Lion Health Centre ‘super surgery’ opens its doors
Transformation of historic building.
A new £8.5M super surgery opened its doors to patients in April.
Created from the ruins of the historic Foster and Rastrick foundry where the famous Stourbridge Lion steam engine was built, the state-of-the-art health centre will be one of the biggest of its kind in the country.
Known as Lion Health Centre, the 30,000sq ft facility will cater for up to 25,000 patients and will comprise 36 consulting rooms, nursing suite, minor surgery unit, physiotherapy suite and gym, pharmacy and dental practice, lecture theatre, and teaching facilities.
It has seen the area around the River Stour spruced up, which included some landscaping, and there is also a 132-space car park.
One of the most striking features at the centre is the main arch, located on the Stour elevation. This arch was provided by The Window Centre, a local (Solihull) based company, specialising in high quality bespoke glazing solutions.
The Window Centre was contracted to help with the renovation to not only solve some of the more challenging aspects of the structural glazing but also be considerate to the building’s heritage and combine substantial areas of curtain walling to the modern areas of the project.
It has served to benefit Lion Health Centre greatly. The Stour elevation has a seven-metre diameter arch where the steam locomotive used to come out of. The Window Centre was commissioned to put a curtain walling shaped frame into the arch with bi-parting doors and some particularly large areas of glass.

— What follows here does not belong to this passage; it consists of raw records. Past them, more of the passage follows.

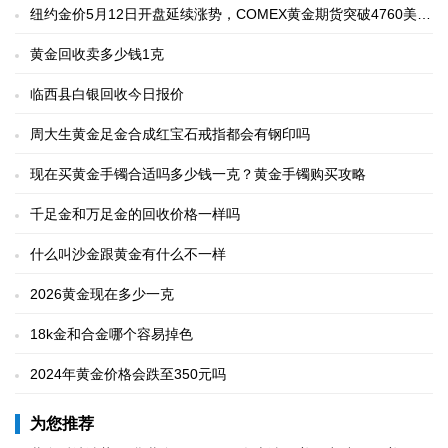
纽约金价5月12日开盘延续涨势，COMEX黄金期货突破4760美
元/盎司
黄金回收卖多少钱1克
临西县白银回收今日报价
周大生黄金足金合成红宝石戒指都会有钢印吗
现在买黄金手镯合适吗多少钱一克？黄金手镯购买攻略
千足金和万足金的回收价格一样吗
什么叫沙金跟黄金有什么不一样
2026黄金现在多少一克
18k金和合金哪个容易掉色
2024年黄金价格会跌至350元吗
为您推荐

The Company has undertaken practically almost all of the work on the curtain walling, amounting to 100m of curtain walling, many aluminium doors, arched glazing, parallel openers and light wells.
A particularly impressive feature on the building is the large canopy at the front, which protrudes out of the aluminium arch. Pistons support the canopy, designed to look like the very same pistons that came off the side of the Stourbridge Lion, which was the steam locomotive.
What is striking about this feature on the centre is the amount of detail, such as glazing bars used on the roof that were designed to look like the rails that the locomotive would have run on, which is a great nod to the history of the site.
Standing at the entrance of the arch, another set of doors are visible, and there are two sets of bi-parting doors. Right through the building, at the very end, the Window Centre has installed another frame. Behind this is a casting of two life-size people in flat caps and suede, which again ensures the history of the site is remembered throughout.
The Window Centre was able to maintain its high standards despite adverse weather conditions at the centre, which has benefited from approximately 20 different styles of product.
The Grade II listed building has retained its wrought and cast iron unsupported single span roof, which was the largest in the world when built in 1820, and old foundry equipment is given a new lease of life as bicycle parking outside.
The site is being leased to the GPs by healthcare investors Primary Health Properties, and also those who are working here are understandably excited.
Dr Carol Griffiths said: “As well as being a much more pleasant environment for our patients, it’s going to be fabulous to all be on one site.
“As a teaching practice, we also host a number of GPs in training and medical students and we now have some dedicated space for education, as well as meeting rooms.”
The Architect for the project was Abacus Architects, and the Main Contractor was Amphion Construction.
Work started in October 2012 and is now complete.